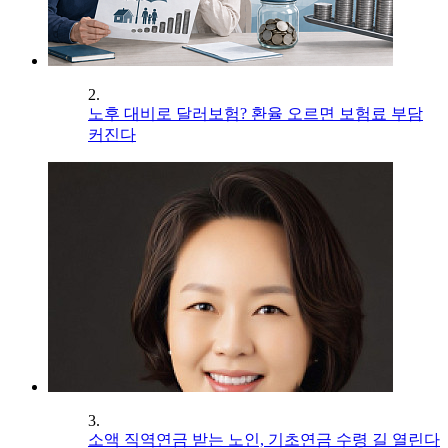
2.
노후 대비로 달러보험? 환율 오르면 보험료 부담
커진다
3.
소액 직역연금 받는 노인, 기초연금 수령 길 열린다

### WHAT YOU ARE ASKED TO DO:
Reproduce only those lines of the entries above that run from the line with "노후 대비로 달러보험? 환율 오르면 보험료 부담" to the final line.

### ANSWER TO THE PROBLEM:
노후 대비로 달러보험? 환율 오르면 보험료 부담
커진다
3.
소액 직역연금 받는 노인, 기초연금 수령 길 열린다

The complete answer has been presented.